An advance for drug-eluting contact lenses: Delivery to the back of the eye
Drug-eluting contact lenses, which gradually release drugs into the eye, offer a promising alternative to daily eye drops, which can be unpleasant and hard for patients to properly administer.
Drug-eluting contact lenses, which gradually release drugs into the eye, offer a promising alternative to daily eye drops, which can be unpleasant and hard for patients to properly administer. In a 2016 preclinical study of glaucoma, the engineered lenses lowered eye pressure at least as well as daily eye drops.

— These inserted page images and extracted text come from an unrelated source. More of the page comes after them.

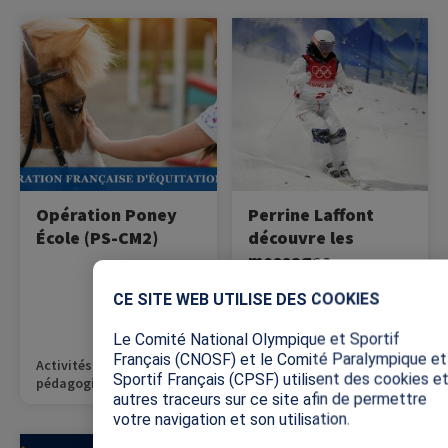
Image
Image
L’opération Poney École,
À l’approche des Jeux
portée par la Fédération
olympiques d’hiver de
Française d’Équitation, vise
Milan-Cortina 2026, Perrine
à faire découvrir
Laffont, championne
l’équitation aux élèves
française de ski de
dans un cadre
bosses, découvre une
pédagogique et sécurisé.
série de messages
d’encouragement qui lui
sont adressés.
Opération Poney
Perrine Laffont
École (PS-CM2)
découvre les
messages
X
d’encouragement
CE SITE WEB UTILISE DES COOKIES
avant les Jeux de
Milan-Cortina 2026
Le Comité National Olympique et Sportif
! (Tous niveaux)
Français (CNOSF) et le Comité Paralympique et
Activités
Sportif Français (CPSF) utilisent des cookies e
pédagogiques
autres traceurs sur ce site afin de permettre
votre navigation et son utilisation.
Image
Image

New work from Massachusetts Eye and Ear and Boston Children"s Hospital extends these findings to the harder-to-reach back of the eye, particularly diseases of the retina. Currently, most retinal diseases require eye injections and implants that carry potential side effects, some of them serious. Moreover, nearly 1 in 4 patients given eye injections don"t come back, due to a fear of needles in their eyes.

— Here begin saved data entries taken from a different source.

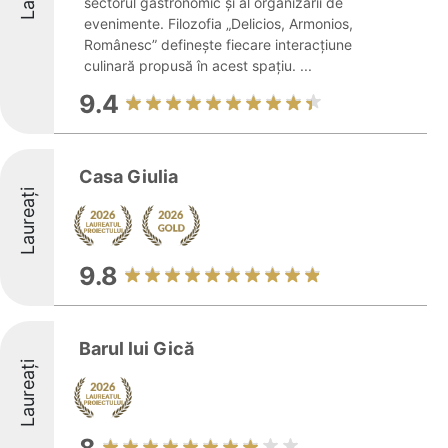
sectorul gastronomic și al organizării de
evenimente. Filozofia „Delicios, Armonios,
Românesc” definește fiecare interacțiune
culinară propusă în acest spațiu. ...
9.4
Casa Giulia
Laureați
9.8
Barul lui Gică
Laureați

"Though there are drugs that are effective for these conditions, it is hard to get them to the retinal tissues in an non-invasive way," says Joseph B. Ciolino, MD, the Henry Freeman Allen Cornea Scholar at Massachusetts Eye and Ear.
Ciolino co-led the new study, published in Biomaterials, with Daniel S. Kohane, MD, Ph.D., director of the Laboratory for Drug Delivery and Biomaterials at Boston Children"s. It tested contact lenses dispensing dexamethasone, a steroid used to treat inflammatory eye diseases.
Promising preclinical findings
In preclinical animal models of uveitis and macular edema—two forms of eye inflammation—the lenses safely provided sustained drug delivery to the retina for one week. In fact, to the team"s surprise, the lenses provided 200 times the concentration levels of hourly eyedrops, and were as effective as eye injections in preventing retinal damage.
"We had previously shown that our design for drug-eluting contact lenses could provide sustained release of substantial amounts of drug, over extended periods, to the anterior parts of the eye," says Kohane. "The question then became whether this approach could be used to treat diseases of the back of the eye—the retina and adjacent structures. We now know we can."